On April 29 in the morning, under a deep blue, very clear sunny sky, a sweet whistled series of notes came from the green leaves of one of the oaks over our deck. The song sounded so pure and lovely I had to look to make sure – it was a Yellow-rumped Warbler in bright spring plumage, singing more fluently than any I’d heard before this.

All winter long, Yellow-rumped Warblers are abundant here, as in much of eastern North America, little gray-brown birds in drab, streaked winter plumage punctuated by a yellow patch on the rump and pale yellow smudges on the sides, frequently giving dry, colorless check calls as they fly like windblown leaves from spot to spot among trees and shrubs.

Before they leave in the spring – for breeding territories in northern and western forests –Yellow-rumped Warblers begin to fill the new green foliage of hardwood trees with gently jangling music, like delicate tambourines, and their plain plumage turns to a striking pattern of steel-gray back and wings, white wing-bars, white throat, black mask, and black-streaked vest over a white belly – and a yellow spot on the crown, and of course, a yellow rump.

For the past few weeks, their songs had filled many trees, and I’d listened to them mostly as a chorus of birds singing together. This was one of the few times I had listened to just one spring-colored Yellow-rumped Warbler singing alone, and watched as it lifted its head, parted its beak and sang – and flitted from branch to branch of the white oak. It seemed to me like a farewell song, and I took the time, for a change, to fully appreciate a winter bird I too often take for granted.

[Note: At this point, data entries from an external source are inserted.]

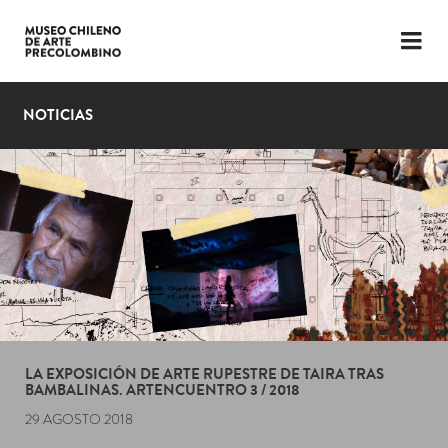
LENGUAJE
ESP
ENG
NOTICIAS
PLANIFICA TU VISITA
EXPOSICIONES
COLECCIÓN
EL MUSEO
NOTICIAS
ÚLTIMOS VIDEOS
LA EXPOSICIÓN DE ARTE RUPESTRE DE TAIRA TRAS
BAMBALINAS. ARTENCUENTRO 3 / 2018
29 AGOSTO 2018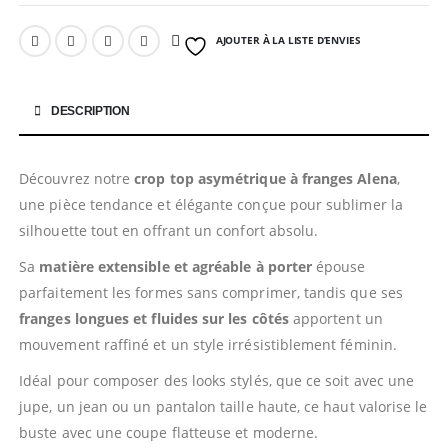
AJOUTER À LA LISTE D’ENVIES
DESCRIPTION
Découvrez notre
crop top asymétrique à franges Alena
,
une pièce tendance et élégante conçue pour sublimer la
silhouette tout en offrant un confort absolu.
Sa
matière extensible et agréable à porter
épouse
parfaitement les formes sans comprimer, tandis que ses
franges longues et fluides sur les côtés
apportent un
mouvement raffiné et un style irrésistiblement féminin.
Idéal pour composer des looks stylés, que ce soit avec une
jupe, un jean ou un pantalon taille haute, ce haut valorise le
buste avec une coupe flatteuse et moderne.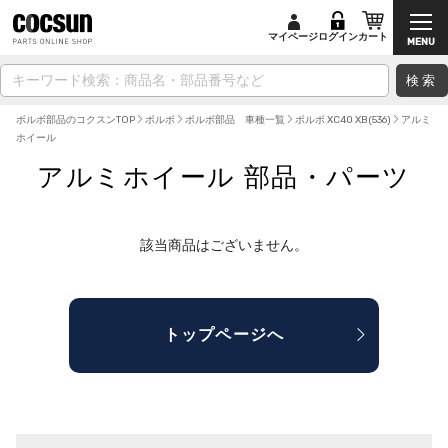
マイページ
ログイン
カート
検索
ボルボ部品のコクスンTOP
ボルボ
ボルボ部品 車種一覧
ボルボ XC40 XB(536)
アルミ
ホイール
アルミホイール 部品・パーツ
該当商品はございません。
トップページへ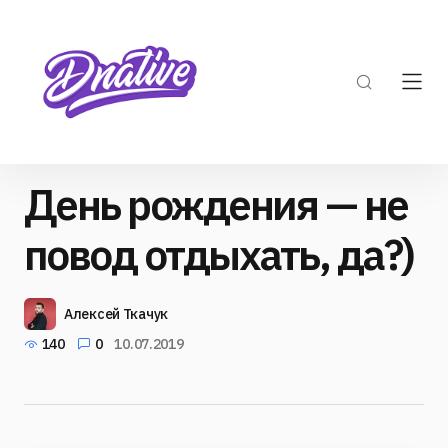
День рождения — не
повод отдыхать, да?)
Алексей Ткачук
140
0
10.07.2019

The next day I left for more than ten days of travel, and when I returned yesterday, the Yellow-rumped Warblers seemed all to be gone.

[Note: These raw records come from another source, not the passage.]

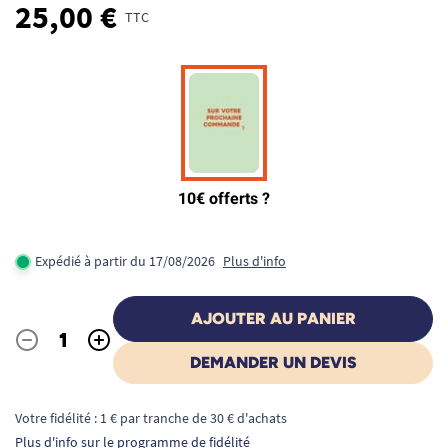
25,00 €
TTC
Expédié à partir du 17/08/2026
Plus d'info
AJOUTER AU PANIER
-
+
Quantité
DEMANDER UN DEVIS
Votre fidélité : 1 € par tranche de 30 € d'achats
Plus d'info sur le programme de fidélité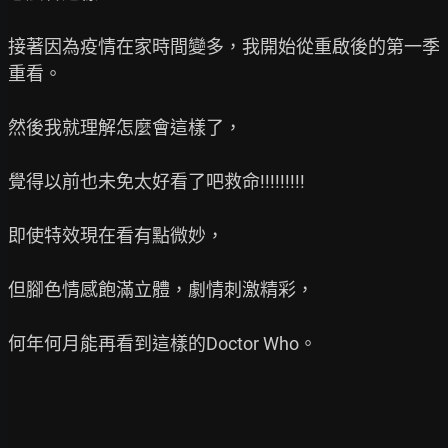
接著因為疫情在家時間變多，我開始從重啟後的第一季
重看。

然後我就理解怎麼會這樣了，

覺得以前也未免太好看了吧救命!!!!!!!!!

即使特效現在看有點微妙，

但腳色情感飽滿立體，劇情刺激精彩，

何年何月能再看到這樣的Doctor Who。
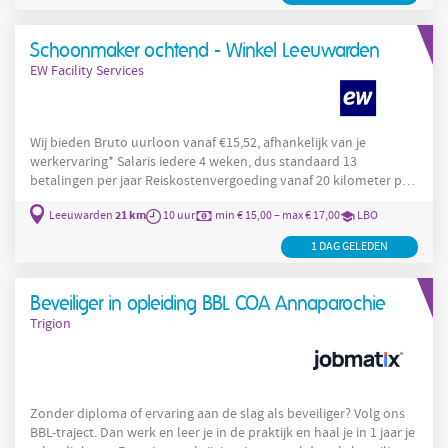
ons wooncentrum in Leeuwarden van 's Heeren Loo De
Noorderbrug (circa 5 minuten lopen vanaf het
Schoonmaker ochtend - Winkel Leeuwarden
EW Facility Services
Wij bieden Bruto uurloon vanaf €15,52, afhankelijk van je
werkervaring* Salaris iedere 4 weken, dus standaard 13
betalingen per jaar Reiskostenvergoeding vanaf 20 kilometer per
dag van €0,14 per kilometer 8% vakantiegeld, uitbetaald in mei
21 km
Leeuwarden
10 uur
min € 15,00 – max € 17,00
LBO
10% opbouw van vakantie uren en 5% eindejaarsuitkering 26
vakantiedagen bij een fulltime dienstverband en een extra vrije
1 DAG GELEDEN
dag op je verjaardag Meerdere contracten voor bepaalde tijd De
mogelijkheid tot
Beveiliger in opleiding BBL COA Annaparochie
Trigion
Zonder diploma of ervaring aan de slag als beveiliger? Volg ons
BBL-traject. Dan werk en leer je in de praktijk en haal je in 1 jaar je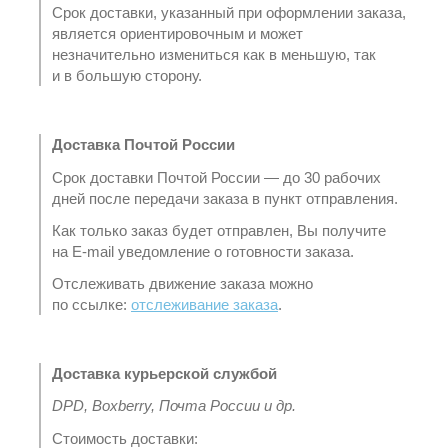
Срок доставки, указанный при оформлении заказа,
является ориентировочным и может
незначительно измениться как в меньшую, так
и в большую сторону.
Доставка Почтой России
Срок доставки Почтой России — до 30 рабочих
дней после передачи заказа в пункт отправления.
Как только заказ будет отправлен, Вы получите
на E-mail уведомление о готовности заказа.
Отслеживать движение заказа можно
по ссылке:
отслеживание заказа
.
Доставка курьерской службой
DPD, Boxberry, Почта России и др.
Стоимость доставки: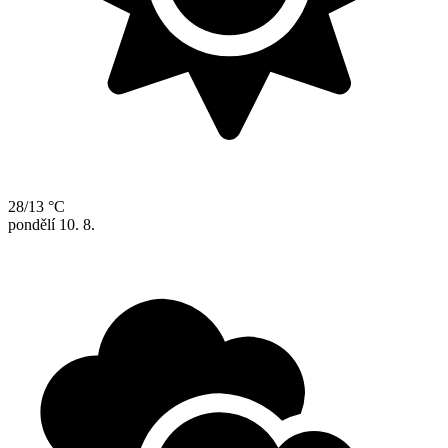
28/13 °C
pondělí
10. 8.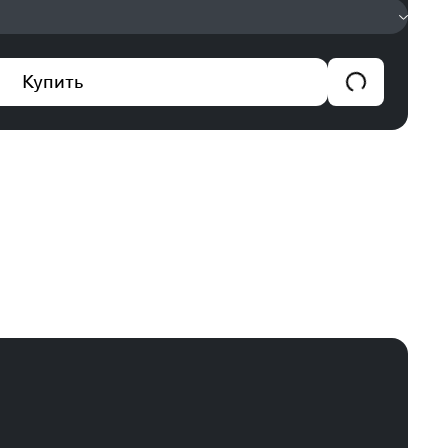
Купить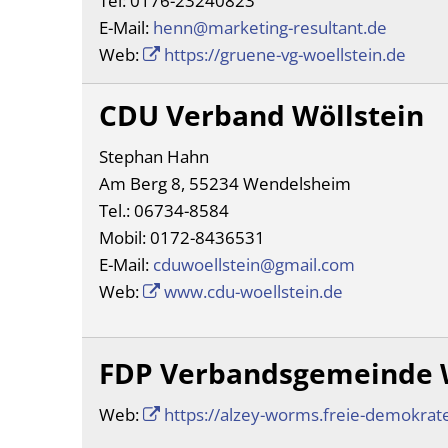
Tel: 0176-23240823
Ebene
E-Mail:
henn@marketing-resultant.de
Stellena
Web:
https://gruene-vg-woellstein.de
Über die
CDU Verband Wöllstein
Vergabev
Wahlen
Stephan Hahn
Am Berg 8, 55234 Wendelsheim
Informat
Tel.: 06734-8584
Mobil: 0172-8436531
E-Mail:
cduwoellstein@gmail.com
Web:
www.cdu-woellstein.de
FDP Verbandsgemeinde W
Web:
https://alzey-worms.freie-demokrat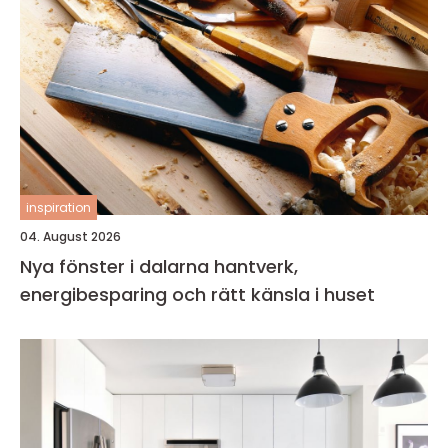
inspiration
04. August 2026
Nya fönster i dalarna hantverk,
energibesparing och rätt känsla i huset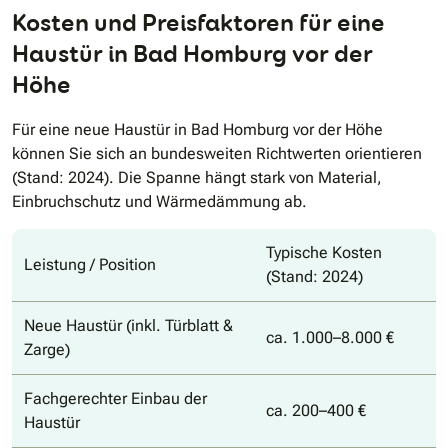
Kosten und Preisfaktoren für eine
Haustür in Bad Homburg vor der
Höhe
Für eine neue Haustür in Bad Homburg vor der Höhe
können Sie sich an bundesweiten Richtwerten orientieren
(Stand: 2024). Die Spanne hängt stark von Material,
Einbruchschutz und Wärmedämmung ab.
Typische Kosten
Leistung / Position
(Stand: 2024)
Neue Haustür (inkl. Türblatt &
ca. 1.000–8.000 €
Zarge)
Fachgerechter Einbau der
ca. 200–400 €
Haustür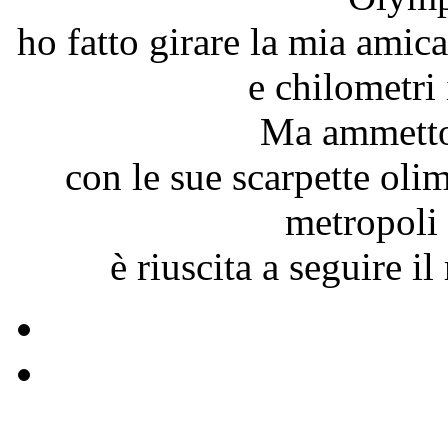
ho fatto girare la mia amic
e chilometri
Ma ammetto 
con le sue scarpette oli
metropoli 
è riuscita a seguire 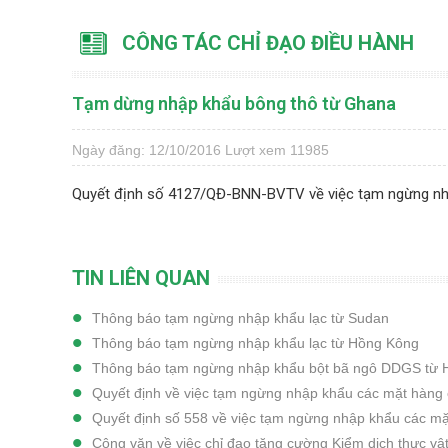
CÔNG TÁC CHỈ ĐẠO ĐIỀU HÀNH
Tạm dừng nhập khẩu bông thô từ Ghana
Ngày đăng: 12/10/2016
Lượt xem 11985
Quyết định số 4127/QĐ-BNN-BVTV về việc tạm ngừng nh
TIN LIÊN QUAN
Thông báo tạm ngừng nhập khẩu lạc từ Sudan
Thông báo tạm ngừng nhập khẩu lạc từ Hồng Kông
Thông báo tạm ngừng nhập khẩu bột bã ngô DDGS từ 
Quyết định về việc tạm ngừng nhập khẩu các mặt hàng 
Quyết định số 558 về việc tạm ngừng nhập khẩu các mặ
Công văn về việc chỉ đạo tăng cường Kiểm dịch thực vậ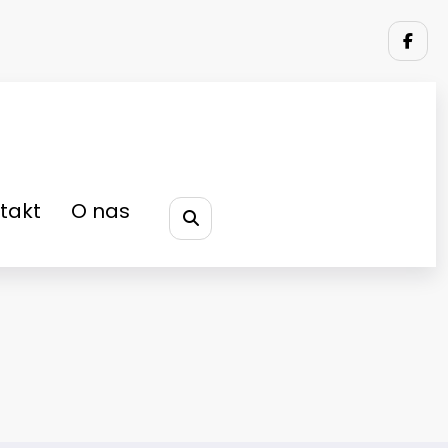
takt
O nas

I used to know Yellow-rumped Warblers as Myrtle Warblers, a much more lyrical and fitting name, before they were grouped together with Audubon’s Warbler into one species with the sadly unimaginative – though descriptive – name of yellow-rumped. The two subspecies are still recognized, however, and this one was a Myrtle Warbler, distinguished by its white throat (not yellow). Most Yellow-rumped Warblers in the eastern U.S. are Myrtle, while Audubon’s are more common in the west.

Scarlet Tanager

April 26th, 2011

About 9:30 this morning, the air felt very warm already, and humid. Big gray and white clouds blew from the south across a mostly sunny blue sky. A Great-crested Flycatcher called Breet from the treetops across the street, a Carolina Wren, Northern Cardinal, Tufted Titmouse and Chipping Sparrow sang.

Among the green leaves near the top of a tall pecan tree, a Scarlet Tanager gleamed like a small red sliver against the sky, its color so intense, to see it felt like a shock. A clear, glassy red with slashes of ink-black wings, formed into a smooth, compact shape.

It was quietly moving around in the leaves and hawking insects, flying up to catch one, settling back in a slightly different spot, but staying in the same treetop for three or four minutes before it flew away.

Later in the afternoon, the crisp, dry CHICK-brrrr calls of a Scarlet Tanager moved through the trees outside my office windows. Usually elusive birds, despite their flamboyant colors and brassy songs, they tend to stay hidden in foliage and deeper in the woods, so it feels lucky and unusual to have them so close around.